The fact that a `nil` value can be made useful (which, AFAICT, means it won't blow up your program?) is not a good enough reason to include them in the language. Rust can do perfectly useful things with, say, `Option<Vec<T>>`, and it's possible to distinguish between `Some(vec![])` and `None`. If you care to ignore that distinction you're free to do `maybe_vec.map(|v| v.len()).unwrap_or_default()`. But IMO it's much better to tell the compiler to unify different cases (`None` and `Some(empty)`) than to have to work around the compiler's unification of those cases when you don't want it. It's always easier to increase entropy than to decrease it. (P.S.: should the sum of a nil list be 0, or NaN, or...?)

2 comments

The problem isn't null/nil as such, it's when the type system treats null values as legal at compile-time.

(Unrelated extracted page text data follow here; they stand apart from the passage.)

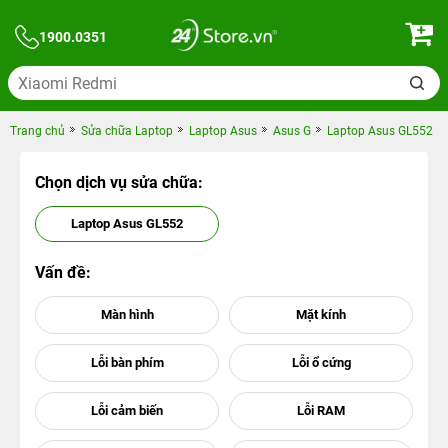
1900.0351
Trang chủ
Sửa chữa Laptop
Laptop Asus
Asus G
Laptop Asus GL552
Chọn dịch vụ sửa chữa:
Laptop Asus GL552
Vấn đề:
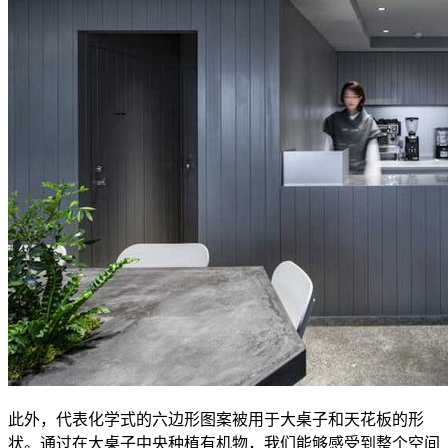
此外，代表化学式的六边形图案被用于大桌子和天花板的形
状。通过在大桌子中央种植有机物，我们能够感受到整个空间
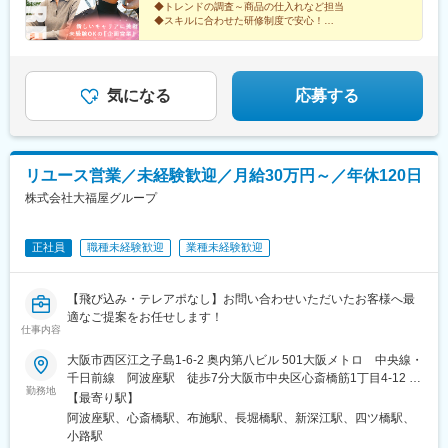
◆トレンドの調査～商品の仕入れなど担当
年収事例…年収650万円／29歳／入社1年半年収780万円／30歳／
◆スキルに合わせた研修制度で安心！
入社3年
◆年間休日123日×1日あたりの残業時間は30分以下
◆お客様の課題を一緒に解決！提案力を磨ける環境
◆20～30代活躍中
気になる
応募する
リユース営業／未経験歓迎／月給30万円～／年休120日
株式会社大福屋グループ
正社員
職種未経験歓迎
業種未経験歓迎
【飛び込み・テレアポなし】お問い合わせいただいたお客様へ最
適なご提案をお任せします！
仕事内容
大阪市西区江之子島1-6-2 奥内第八ビル 501大阪メトロ 中央線・
千日前線 阿波座駅 徒歩7分大阪市中央区心斎橋筋1丁目4-12 心
勤務地
斎橋日光ビル1F2号大阪メトロ 御堂筋線・四ツ橋線・長堀鶴見
【最寄り駅】
緑地線 心斎橋駅 徒歩3分大阪メトロ 堺筋線・長堀鶴見緑地線
阿波座駅、心斎橋駅、布施駅、長堀橋駅、新深江駅、四ツ橋駅、
長堀橋駅 徒歩7分大阪府東大阪市長堂1丁目11-1近鉄奈良線・近鉄
小路駅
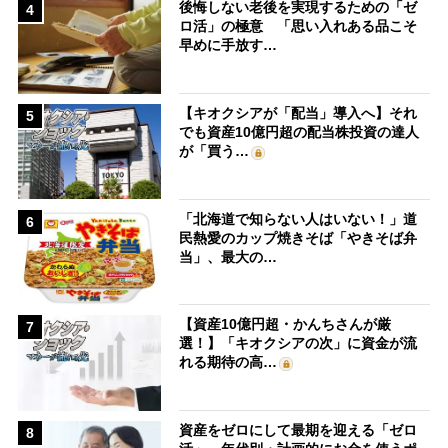
後悔しない老後を実現するための「ゼ
4
ロ活」の極意 「思い入れある品こそ
早めに手放す…
【キオクシアが「配当」導入へ】それ
5
でも資産10億円超の配当株投資の達人
が「買う…
「北海道で知らない人はいない！」道
6
民熱愛のカップ焼きそば「やきそば弁
当」、最大の…
【資産10億円超・かんちさんが厳
7
選！】「キオクシアの次」に資金が流
れる期待の高…
資産をゼロにして最期を迎える「ゼロ
8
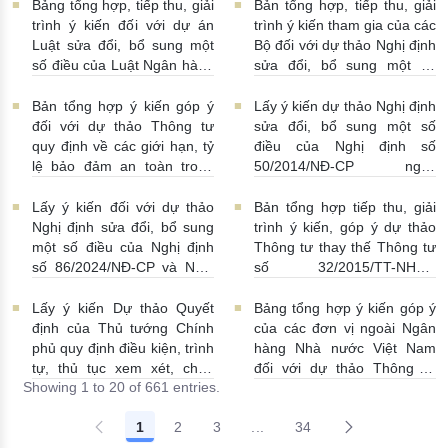
13/07/2026 | 16:00:00
13/07/2026 | 02:19:00
Bảng tổng hợp, tiếp thu, giải
Bản tổng hợp, tiếp thu, giải
trình ý kiến đối với dự án
trình ý kiến tham gia của các
Luật sửa đổi, bổ sung một
Bộ đối với dự thảo Nghị định
số điều của Luật Ngân hàng
sửa đổi, bổ sung một số
Nhà nước Việt Nam, Luật
điều Nghị định số
Phòng, chống rửa tiền và
58/2021/NĐ-CP
07/07/2026
Bản tổng hợp ý kiến góp ý
Lấy ý kiến dự thảo Nghị định
Luật Các tổ chức tín dụng
| 15:01:00
đối với dự thảo Thông tư
sửa đổi, bổ sung một số
08/07/2026 | 11:21:00
quy định về các giới hạn, tỷ
điều của Nghị định số
lệ bảo đảm an toàn trong
50/2014/NĐ-CP ngày
hoạt động của ngân hàng
20/5/2014 về quản lý dự trữ
thương mại, chi nhánh ngân
ngoại hối nhà nước
Lấy ý kiến đối với dự thảo
Bản tổng hợp tiếp thu, giải
hàng nước ngoài
23/06/2026 | 08:00:00
Nghị định sửa đổi, bổ sung
trình ý kiến, góp ý dự thảo
25/06/2026 | 16:00:00
một số điều của Nghị định
Thông tư thay thế Thông tư
số 86/2024/NĐ-CP và Nghị
số 32/2015/TT-NHNN
định số 01/2014/NĐ-CP
19/06/2026 | 14:01:00
22/06/2026 | 09:13:00
Lấy ý kiến Dự thảo Quyết
Bảng tổng hợp ý kiến góp ý
định của Thủ tướng Chính
của các đơn vị ngoài Ngân
phủ quy định điều kiện, trình
hàng Nhà nước Việt Nam
tự, thủ tục xem xét, chấp
đối với dự thảo Thông tư
Showing 1 to 20 of 661 entries.
thuận cho Tổ chức kinh tế
sửa đổi, bổ sung Thông tư
cho vay ra nước ngoài, bảo
số 09/2019/TT-NHNN quy
1
2
3
...
34
lãnh cho người không cư trú
định về chế độ báo cáo định
Intermediate Pages Use TAB
18/06/2026 | 15:57:00
kỳ NHNN Việt Nam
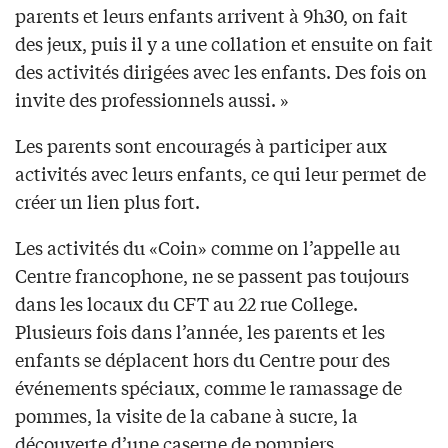
parents et leurs enfants arrivent à 9h30, on fait
des jeux, puis il y a une collation et ensuite on fait
des activités dirigées avec les enfants. Des fois on
invite des professionnels aussi. »
Les parents sont encouragés à participer aux
activités avec leurs enfants, ce qui leur permet de
créer un lien plus fort.
Les activités du «Coin» comme on l’appelle au
Centre francophone, ne se passent pas toujours
dans les locaux du CFT au 22 rue College.
Plusieurs fois dans l’année, les parents et les
enfants se déplacent hors du Centre pour des
événements spéciaux, comme le ramassage de
pommes, la visite de la cabane à sucre, la
découverte d’une caserne de pompiers…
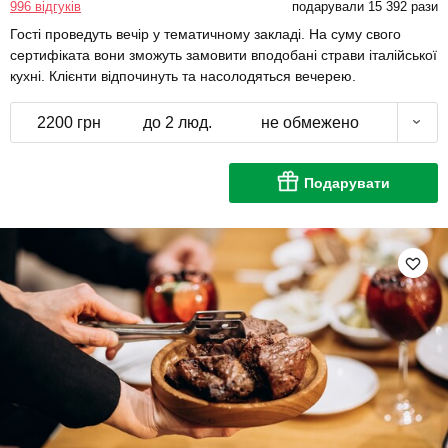
996 відгуків
подарували 15 392 рази
Гості проведуть вечір у тематичному закладі. На суму свого
сертифіката вони зможуть замовити вподобані страви італійської
кухні. Клієнти відпочинуть та насолодяться вечерею.
2200 грн
до 2 люд.
не обмежено
Подарувати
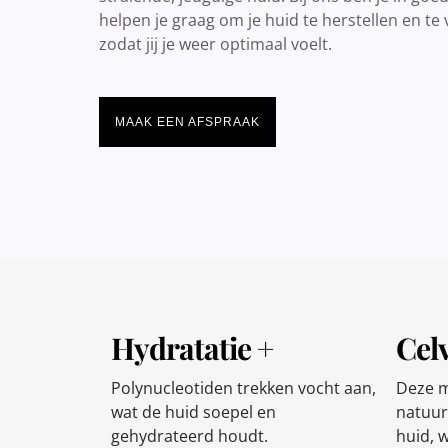
helpen je graag om je huid te herstellen en te
zodat jij je weer optimaal voelt.
MAAK EEN AFSPRAAK
Hydratatie +
Cel
Polynucleotiden trekken vocht aan,
Deze m
wat de huid soepel en
natuur
gehydrateerd houdt.
huid, 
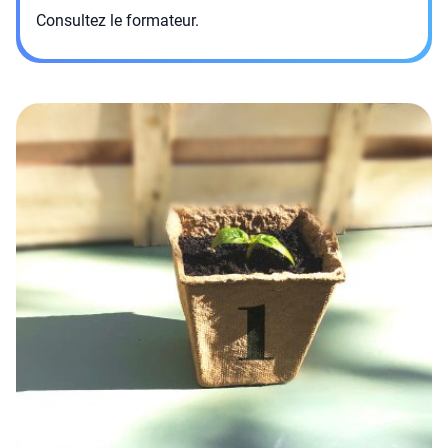
Consultez le formateur.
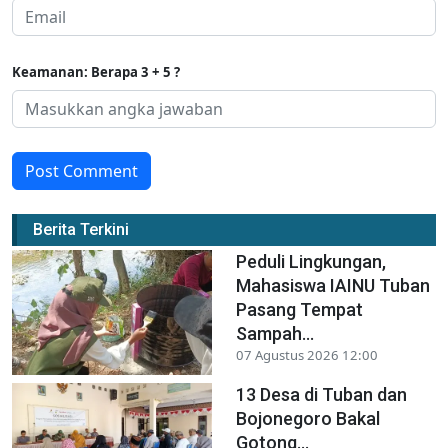
Keamanan: Berapa 3 + 5 ?
Post Comment
Berita Terkini
Peduli Lingkungan,
Mahasiswa IAINU Tuban
Pasang Tempat
Sampah...
07 Agustus 2026 12:00
13 Desa di Tuban dan
Bojonegoro Bakal
Gotong...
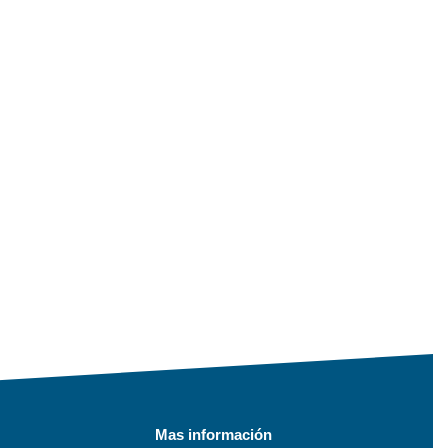
Mas información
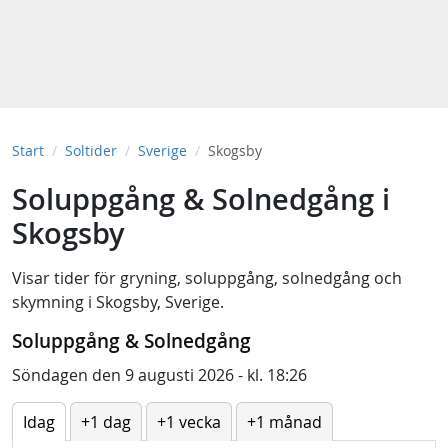
Start
Soltider
Sverige
Skogsby
Soluppgång & Solnedgång i
Skogsby
Visar tider för
gryning
,
soluppgång
,
solnedgång
och
skymning
i
Skogsby, Sverige
.
Soluppgång & Solnedgång
Söndagen den 9 augusti 2026 - kl. 18:26
Idag
+1 dag
+1 vecka
+1 månad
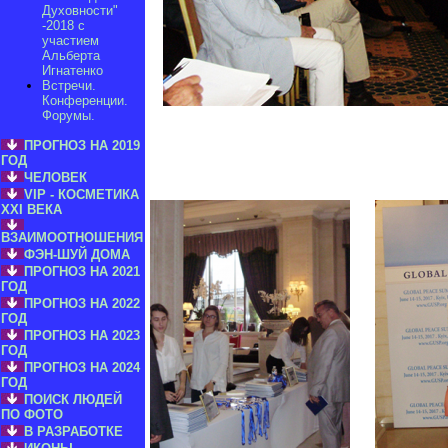
Духовности"
-2018 с
участием
Альберта
Игнатенко
Встречи.
Конференции.
Форумы.
ПРОГНОЗ НА 2019
ГОД
ЧЕЛОВЕК
VIP - КОСМЕТИКА
XXI ВЕКА
ВЗАИМООТНОШЕНИЯ
ФЭН-ШУЙ ДОМА
ПРОГНОЗ НА 2021
ГОД
ПРОГНОЗ НА 2022
ГОД
ПРОГНОЗ НА 2023
ГОД
ПРОГНОЗ НА 2024
ГОД
ПОИСК ЛЮДЕЙ
ПО ФОТО
В РАЗРАБОТКЕ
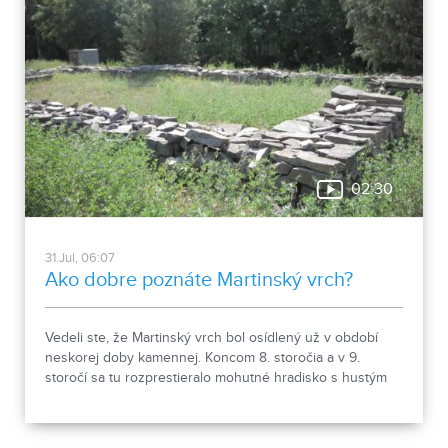
02:30
31.Jul, 06:07
Ako dobre poznáte Martinský vrch?
Vedeli ste, že Martinský vrch bol osídlený už v období
neskorej doby kamennej. Koncom 8. storočia a v 9.
storočí sa tu rozprestieralo mohutné hradisko s hustým
osídlením. Dnes Národná kultúrna pamiatka kasáreň
obsahuje 13 pamiatkových objektov. Je to 9 murovaných
budov niekdajšieho „Šiator tábora", strážnica, budova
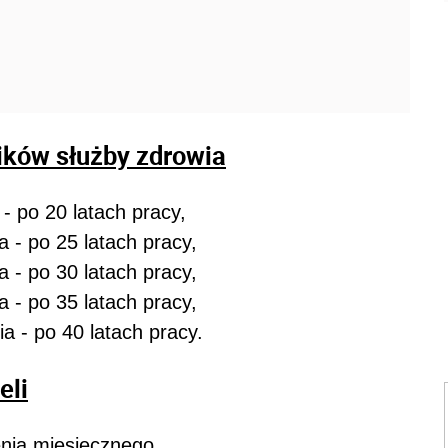
ików służby zdrowia
- po 20 latach pracy,
 - po 25 latach pracy,
 - po 30 latach pracy,
 - po 35 latach pracy,
 - po 40 latach pracy.
eli
enia miesięcznego,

But if you look at e.g. Kotlin, or C# with "#nullable enable", it tracks whether a given reference can be null or not. So you write if-else code instead of match, but you have to do that in order to actually do something with a reference.

> The fact that a `nil` value can be made useful (which, AFAICT, means it won't blow up your program?) is not a good enough reason to include them in the language.

"Nil is useful", in Go, means that for expensive objects it's often appropriate to pass nil instead of an empty or defaulted object, and call methods on it that act as if it was an empty object or with some default/no-op behavior. This is most obvious with lists/maps but can be applied to all concrete types.

While I can imagine a language in which `Option<T>` can re-export some of `T`'s method set with a default behavior, in practice I don't know any which actually do this.